A Laplacian characterization of phytoplankton shape.
B B CaelCourtenay StrongPublished in: Journal of mathematical biology (2017)
Phytoplankton exhibit pronounced morphological diversity, impacting a range of processes. Because these impacts are challenging to quantify, however, phytoplankton are often approximated as spheres, and when effects of non-sphericity are studied it is usually experimentally or via geometrical approximations. New methods for quantifying phytoplankton size and shape generally, so all phytoplankton are analyzable by the same procedure, can complement advances in microscopic imagery and automated classification to study the influence of shape in phytoplankton.
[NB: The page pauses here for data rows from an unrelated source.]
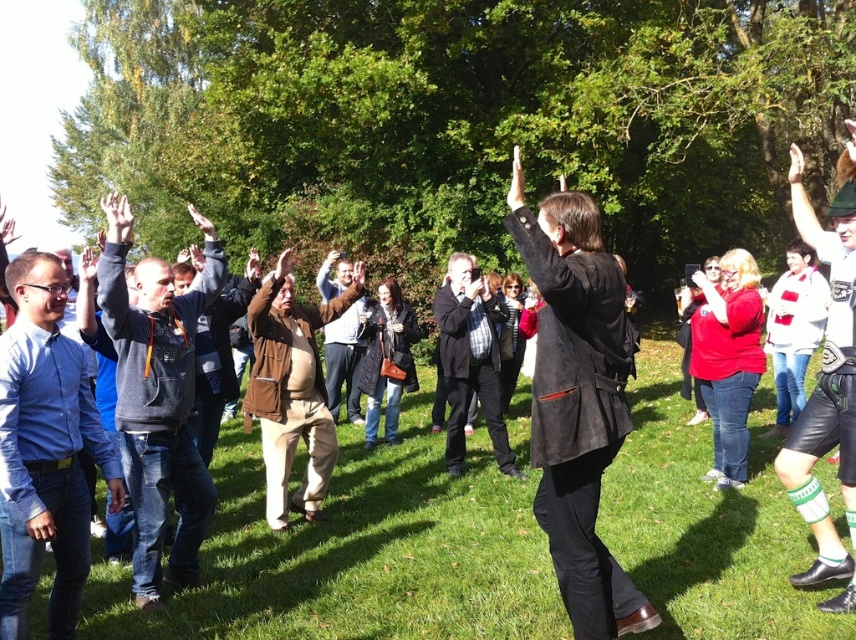 Is point (586, 291) positioned in front of point (156, 451)?

Yes.

Is matte black jacket at center in front of dark gray hoodie at left?

That is True.

Measure the distance between matte black jacket at center and camera.

matte black jacket at center is 9.51 feet from camera.

Image resolution: width=856 pixels, height=640 pixels. I want to click on matte black jacket at center, so click(577, 401).

Can you confirm if brown leather jacket at center is taller than plaid fabric shirt at center?

Incorrect, brown leather jacket at center's height is not larger of plaid fabric shirt at center's.

Does point (265, 289) come in front of point (444, 339)?

That is True.

Is point (296, 384) positioned after point (494, 332)?

No, it is not.

Identify the location of brown leather jacket at center. The image size is (856, 640). (292, 388).

Can you confirm if dark gray hoodie at left is smaller than plaid fabric shirt at center?

Yes.

Who is shorter, dark gray hoodie at left or plaid fabric shirt at center?

Standing shorter between the two is plaid fabric shirt at center.

Who is more distant from viewer, (129, 467) or (488, 408)?

Positioned behind is point (488, 408).

This screenshot has width=856, height=640. Identify the location of dark gray hoodie at left. coord(158,397). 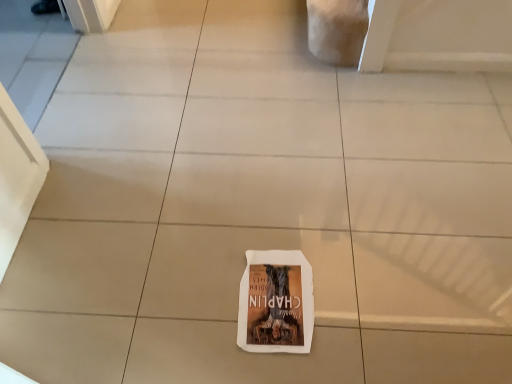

Here we apply to phytoplankton a technique for defining the size of arbitrary shapes based on the Laplacian-the operator that governs processes, such as nutrient uptake and fluid flow, where phytoplankton shape is expected to have the greatest effect. Deviations from values given by spherical approximation are a measure of phytoplankton shape and indicate the fitness increases for phytoplankton conferred by their non-spherical shapes. Comparison with surface-to-volume quotients suggests the Laplacian-based metric is insensitive to small-scale features which can increase surface area without affecting key processes, but is otherwise closely related to surface-area-to-volume, demonstrating this metric is a meaningful measure. While our analysis herein is limited to axisymmetric phytoplankton due to relative sparsity of 3D information about other phytoplankton shapes, the definition and method are directly generalizable to 3D shape data, which will in the near future be more readily available.